Important Features of this Judgment
- A Pt X Deed may create an equitable assignment of the rights, such that obligations continue after the Deed has come to an end.
- The Trustee of the Part X Deed of Arrangement can continue the proceedings initiated against One.Tel, despite the Deed coming to an end.
- Serves as a reminder that the enforceability of the debt does notaffect a debtor’s liability.
Following the collapse of One.Tel, on 12 December 2001 the Australian Securities and Investments Commission (ASIC) initiated proceedings against Mr John Greaves, a former director of One.Tel. On 4 September 2004, orders were entered by consent that Mr Greaves pay $20 million in compensation to One. Tel and $350,000 to ASIC. Subsequently, Mr Greaves entered into a Pt X of the Bankruptcy Act 1966 (Cth) Deed of Arrangement (the Deed). The Deed relevantly provided:
- Mr Greaves agreed to assign to the Trustee of the Deed his rights under Directors and Officers’ Policy (D&O Policy) he held with CGU.
- The Trustee would apply any amount received under the D&O Policy to ASIC and One.Tel in discharge of Mr Greaves’ liabilities.

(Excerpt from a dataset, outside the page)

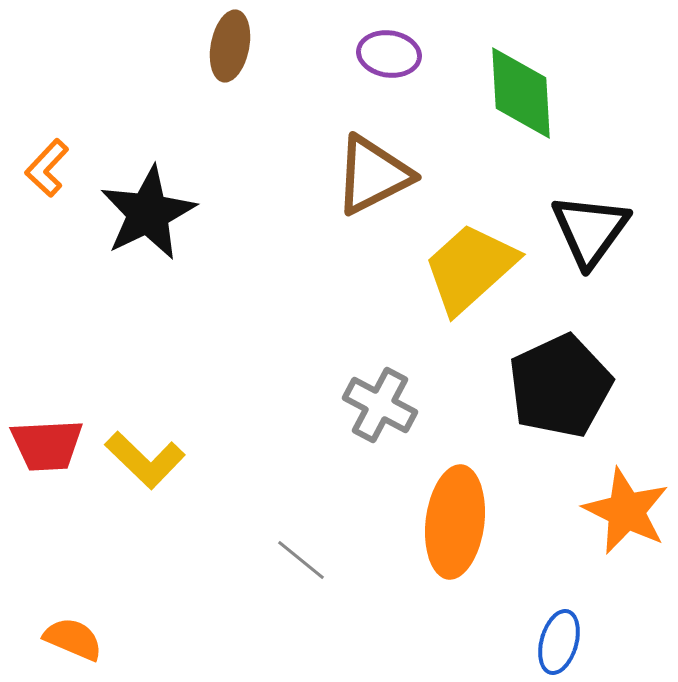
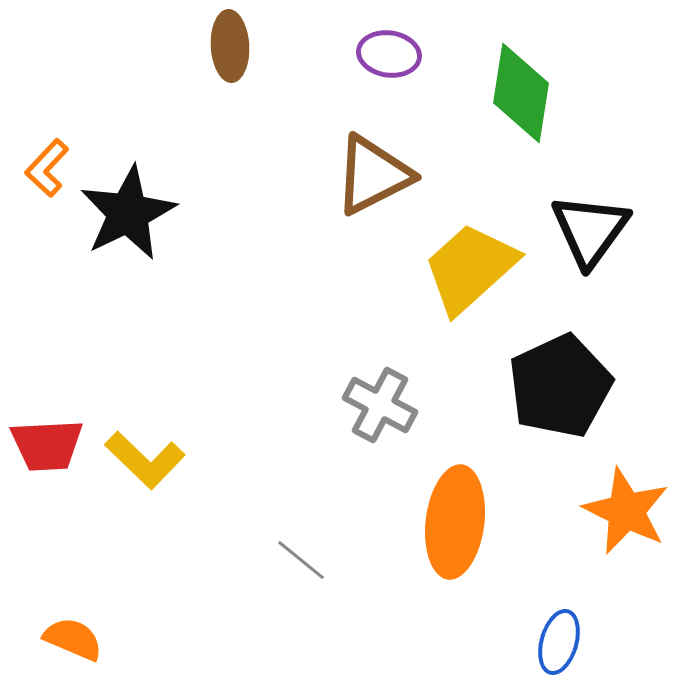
brown ellipse: rotated 14 degrees counterclockwise
green diamond: rotated 12 degrees clockwise
black star: moved 20 px left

- Upon receiving judgment or settlement in respect the D&O Policy, the Trustee would execute a certificate (Clause 9 Certificate).
- Upon the execution of a Clause 9 Certificate, Mr Greaves would be absolutely released and discharged from liability in respect of the orders of 4 September 2004.
- Prior to the execution of a Clause 9 Certificate, the Trustee and creditors would not seek to enforce the 4 September 2004 orders.
Pursuant to the Deed, the Trustee gave CGU notice of the assignment, and commenced proceedings to pursue Mr Greaves’ cause of action in respect of the $20 million compensation order (the Supreme Court Proceedings). On 30 November 2007 the Deed terminated.
The questions that lay at the heart of the appeal were whether the Trustee was entitled to continue the Supreme Court Proceedings, despite the fact the Deed had come to an end, and whether a “loss” (as defined by D&O Policy) existed for which CGU could be liable.
The High Court Judgment
The High Court held that the Trustee was entitled to continue the Supreme Court Proceedings. The Deed created an equitable interest in Mr Greaves’ rights in the D&O Policy in favour of the Trustee, who in turn, held those rights on trust for the benefit of the beneficiaries. In fact, the judgment stated that because it held that interest on trust, the Trustee was duty bound to get in and realise the value of the equitable interest, namely, to continue the Supreme Court Proceedings.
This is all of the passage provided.